A coroner has raised serious concerns regarding the ongoing issues within the National Health Service (NHS) after a man died following what has been described as "systematic" failures. The coroner's remarks came during an inquest into the death of Andrew Waters, a 56-year-old resident of Indian Queens, Cornwall, who passed away at Royal Cornwall Hospital.
The inquest, conducted on March 13, revealed that Mr Waters, who was generally healthy apart from an undiagnosed heart condition, experienced severe pain on the evening of May 23, 2024. Initially treating his symptoms as indigestion, which included worsening chest pain, he eventually sought emergency assistance when the pain escalated.
His wife contacted emergency services in the early hours, reporting chest pain, arm numbness, nausea, and tremors. This call was assessed and classified as a Category 2 call—indicating the second highest urgency by the South Western Ambulance Service NHS Foundation Trust (SWASFT). Despite this, an ambulance did not arrive, and a call handler was compelled to request a taxi for Mr Waters at around 4.40am. It wasn’t until 5.37am, nearly three hours after the initial 999 call, that he reached the hospital, where he suffered a heart attack upon arrival.
Despite the swift response of medical personnel who undertook various urgent procedures, including emergency heart surgery, they were ultimately unable to save Mr Waters. Commenting on the circumstances surrounding her husband's death, Mrs Waters expressed her dissatisfaction with the response time, stating, “I am angry, I am sad and I don't believe this should have happened. To have been sent a taxi is disgusting.” However, she did commend the medical staff at the hospital for their efforts once he arrived.

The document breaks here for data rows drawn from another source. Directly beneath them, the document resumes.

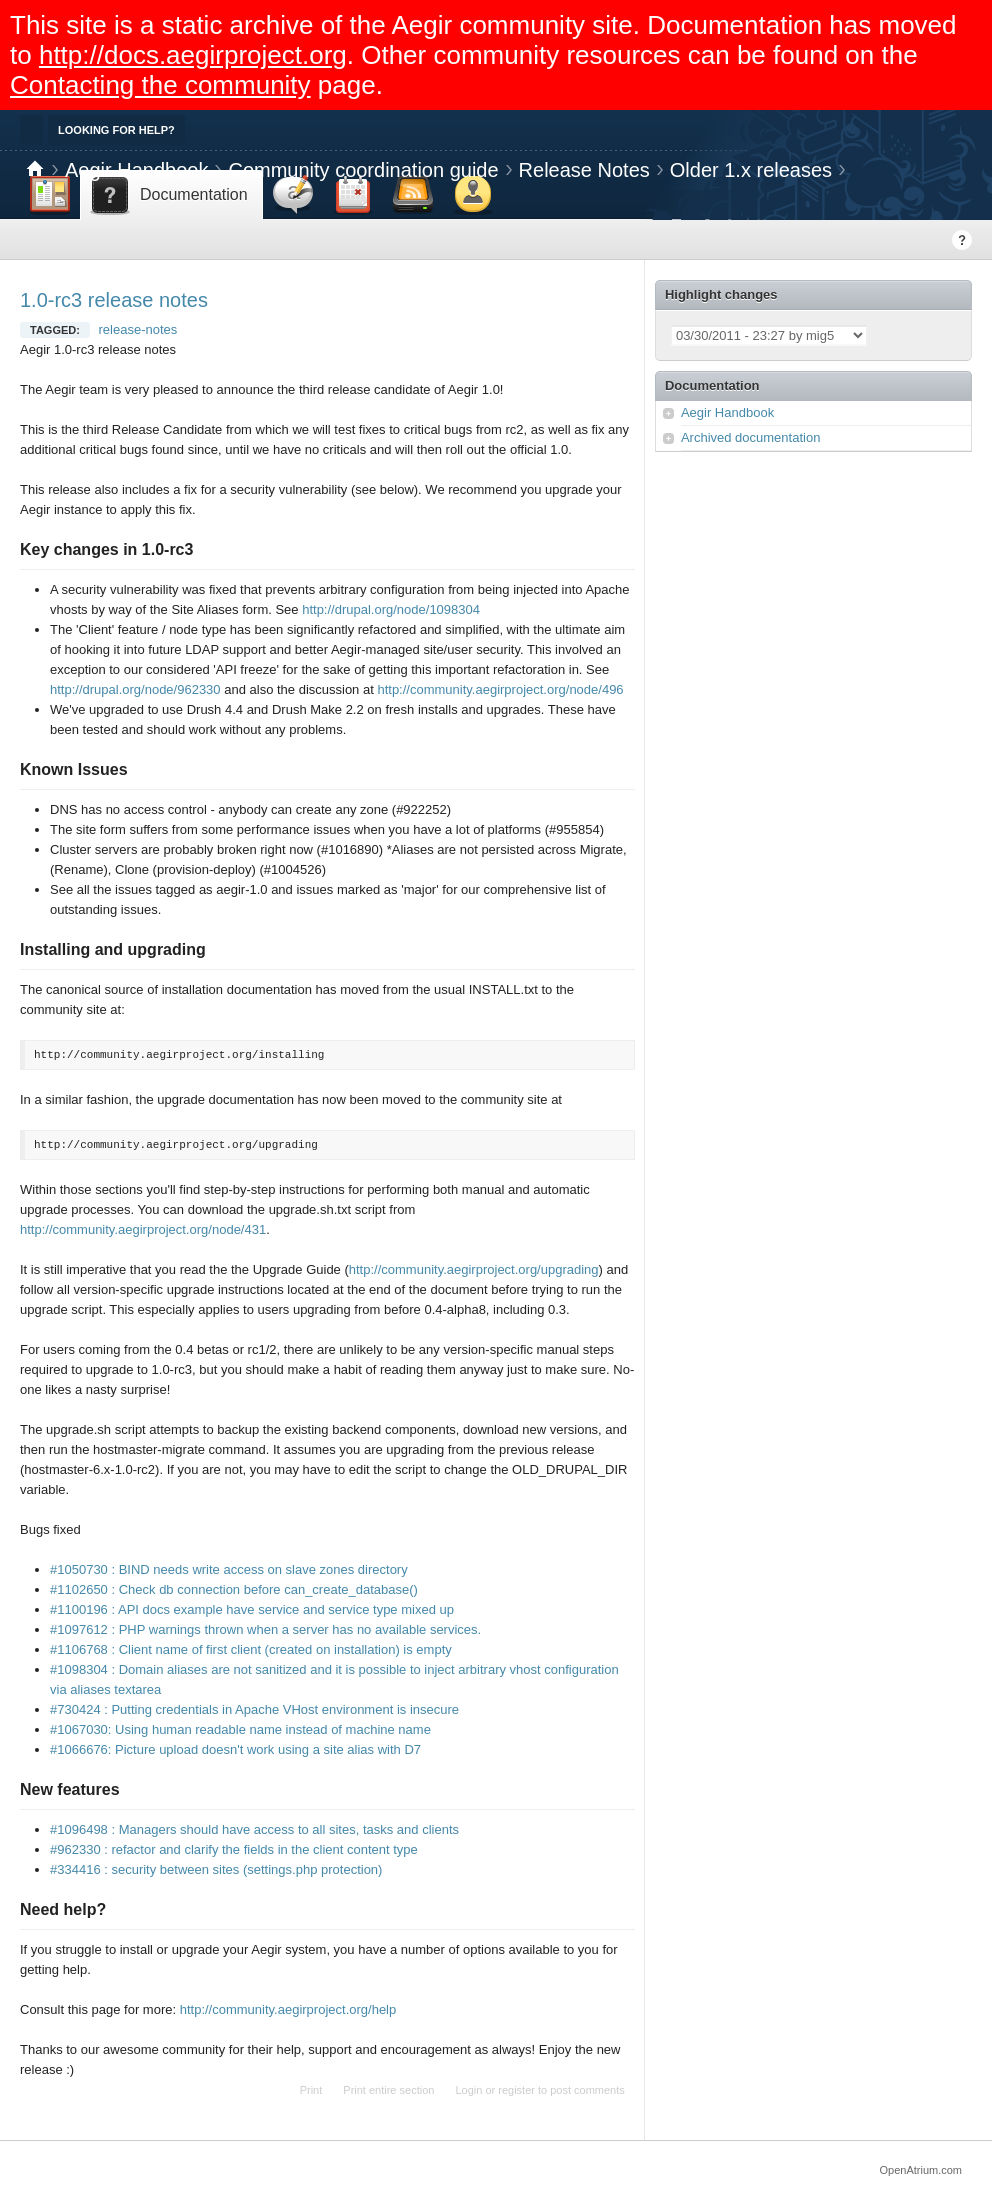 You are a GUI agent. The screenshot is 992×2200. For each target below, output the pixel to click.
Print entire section (388, 2090)
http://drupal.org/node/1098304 (391, 609)
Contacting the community (160, 85)
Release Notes (584, 170)
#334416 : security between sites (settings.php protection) (216, 1869)
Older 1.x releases (751, 170)
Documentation (712, 385)
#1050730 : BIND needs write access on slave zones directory (229, 1569)
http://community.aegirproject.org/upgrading (474, 1269)
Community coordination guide (363, 170)
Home (35, 170)
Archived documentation (750, 437)
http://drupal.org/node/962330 (135, 689)
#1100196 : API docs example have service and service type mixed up (252, 1609)
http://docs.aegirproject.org (193, 55)
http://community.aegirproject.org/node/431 (143, 1229)
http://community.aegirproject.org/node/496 (500, 689)
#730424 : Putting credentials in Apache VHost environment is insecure (254, 1709)
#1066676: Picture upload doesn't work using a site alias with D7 (235, 1749)
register (516, 2090)
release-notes (138, 329)
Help (962, 240)
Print (311, 2090)
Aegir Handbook (136, 170)
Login (468, 2090)
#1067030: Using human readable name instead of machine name (240, 1729)
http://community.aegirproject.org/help (288, 2009)
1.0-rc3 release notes (114, 300)
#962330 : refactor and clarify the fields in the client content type (234, 1849)
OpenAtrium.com (920, 2170)
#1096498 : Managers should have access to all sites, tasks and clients (254, 1829)
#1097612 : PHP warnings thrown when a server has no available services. (265, 1629)
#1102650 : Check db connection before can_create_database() (234, 1589)
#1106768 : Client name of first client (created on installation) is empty (251, 1649) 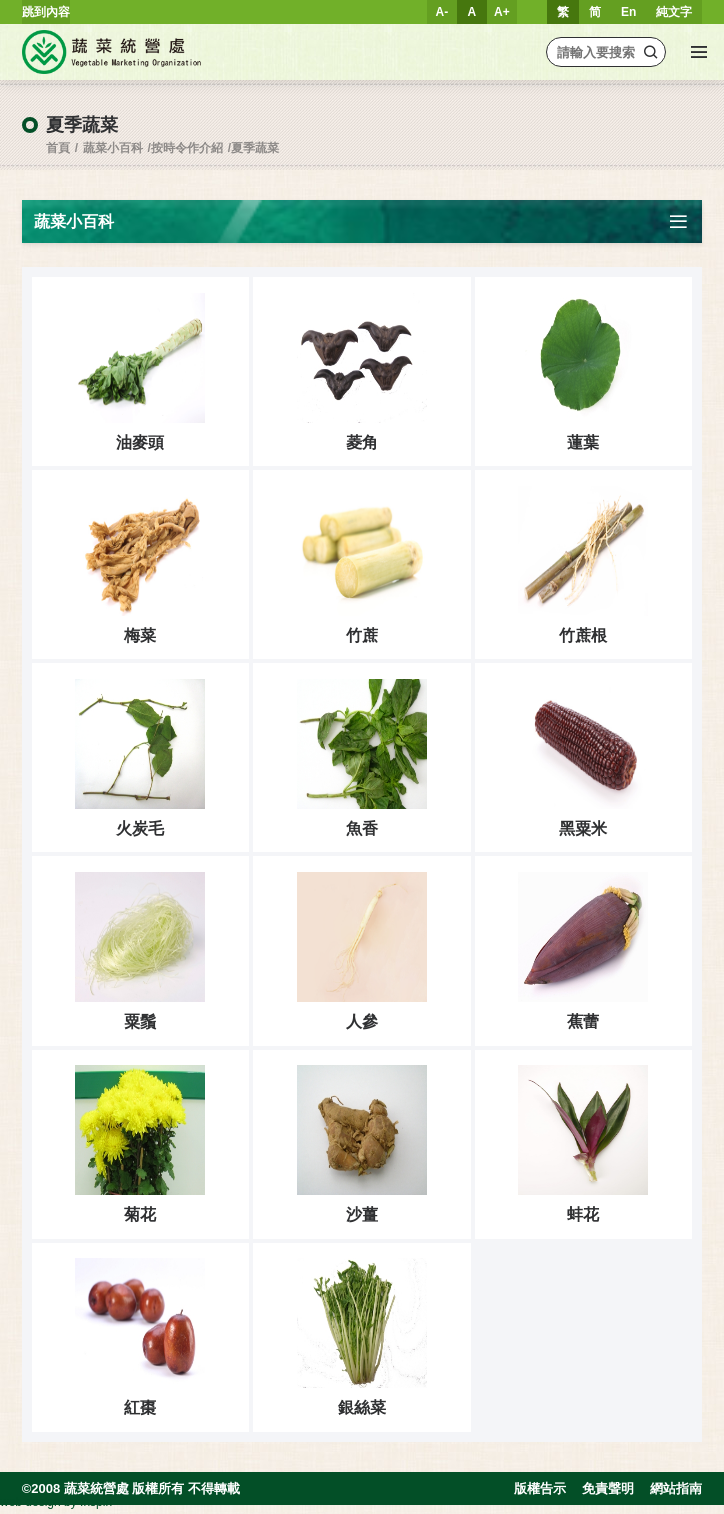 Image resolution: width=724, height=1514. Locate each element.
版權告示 (540, 1493)
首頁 (58, 148)
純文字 (674, 12)
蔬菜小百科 (113, 148)
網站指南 (676, 1493)
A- (442, 12)
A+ (502, 12)
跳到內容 (46, 12)
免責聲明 (608, 1493)
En (628, 12)
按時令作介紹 (187, 148)
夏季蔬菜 (255, 148) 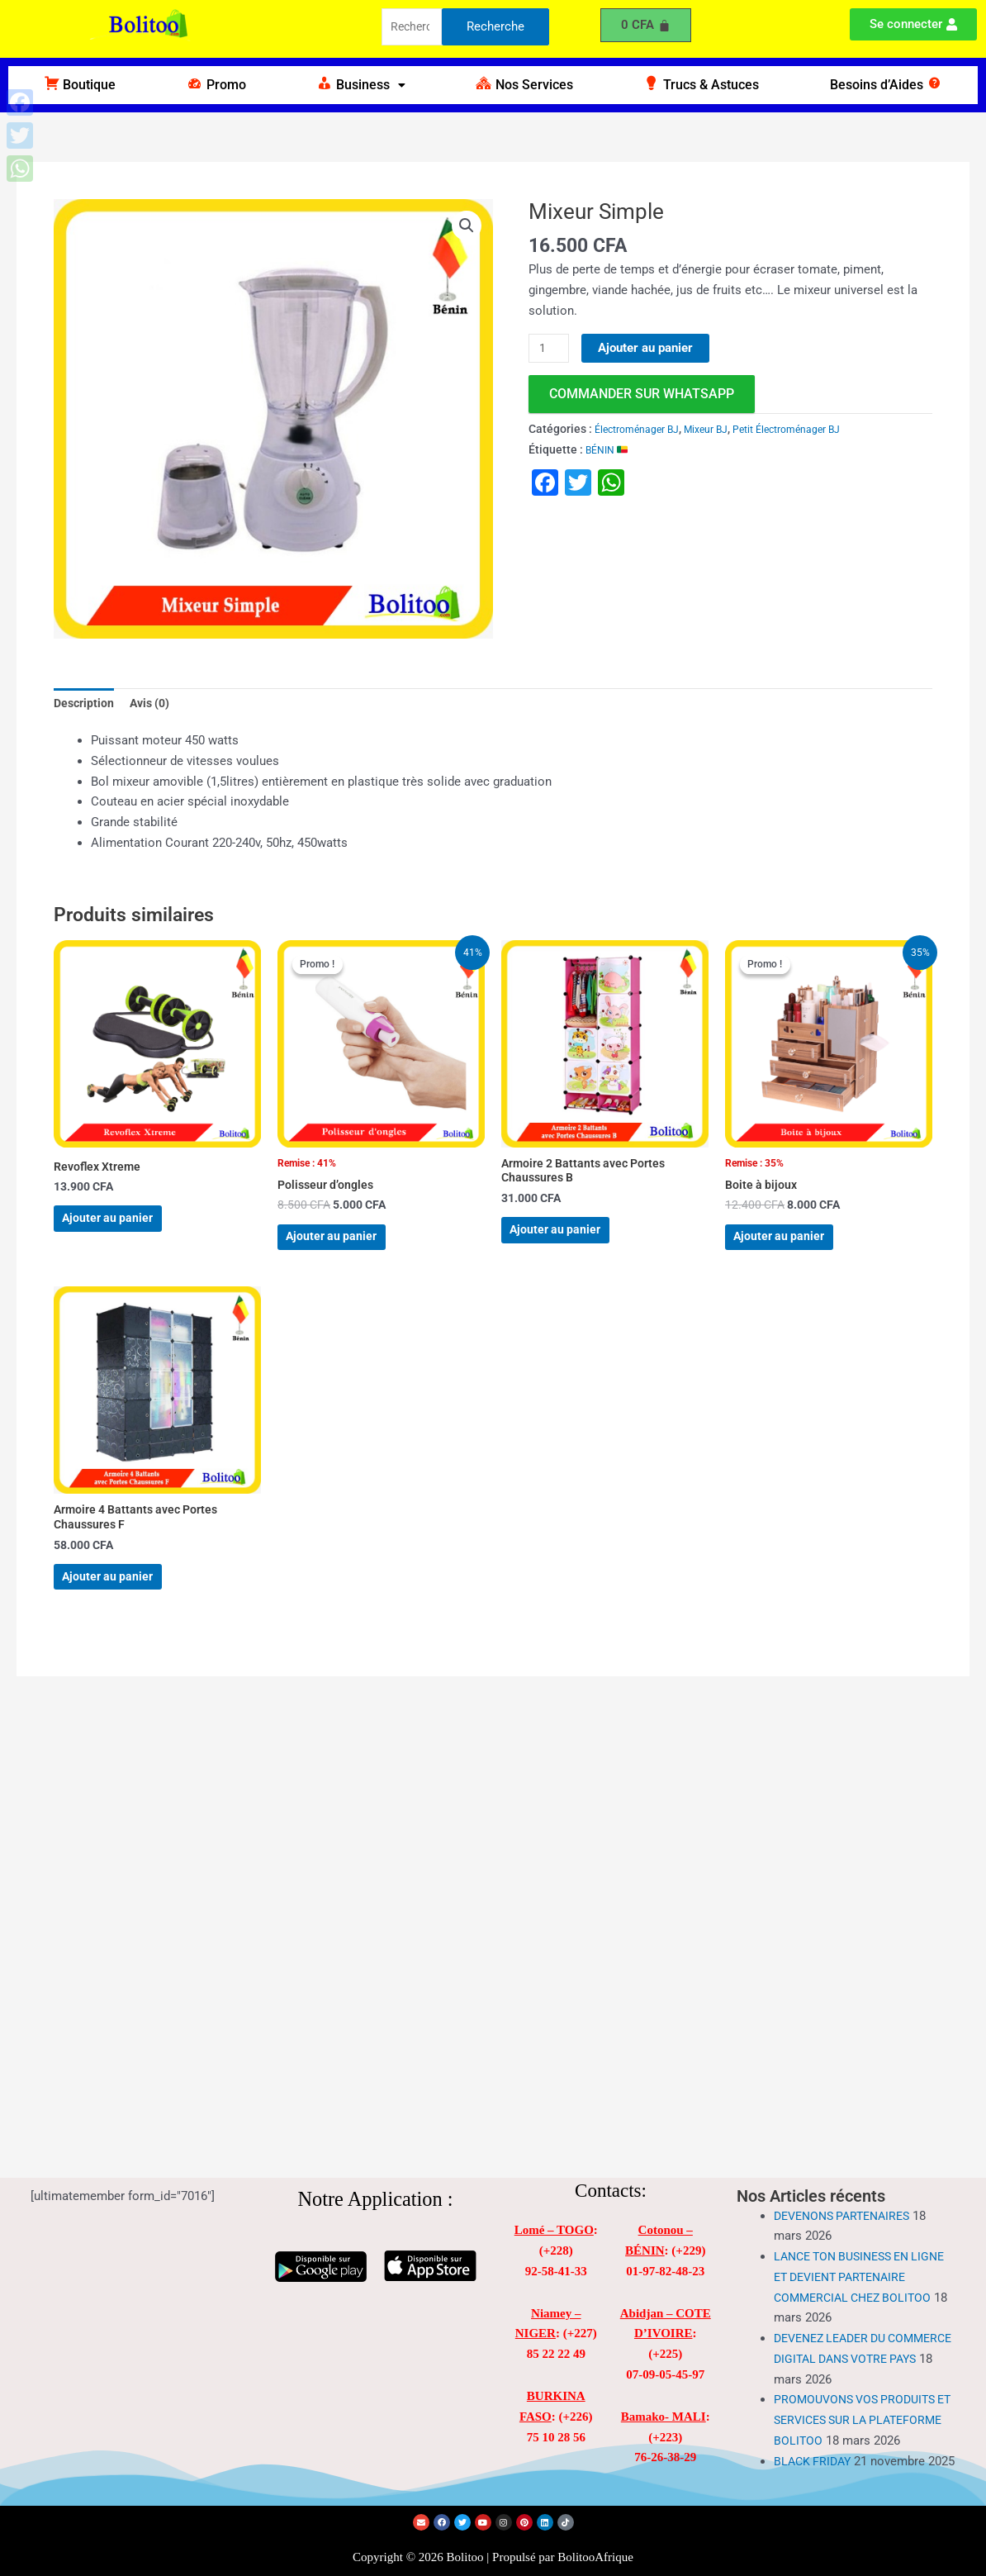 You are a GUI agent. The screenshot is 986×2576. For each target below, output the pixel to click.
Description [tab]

Coroner Guy Davies identified multiple systemic failings during the inquest, citing significant delays in patient handover, overcrowding in emergency departments, and inadequate provision of social care. In light of his findings, he intends to issue a Prevention of Future Deaths report, which alerts authorities to concerns regarding potential future incidents.
Davies expressed that there is an evident risk of similar tragedies occurring unless remedial action is taken. In his communication with the Secretary of State for Health and Social Care, he stated, “In my opinion, action should be taken to prevent future deaths and I believe you have the power to take such action.” The Secretary of State has been requested to respond by May 31, 2025.
This incident underscores the ongoing challenges facing the NHS, particularly concerning emergency responses and access to timely care.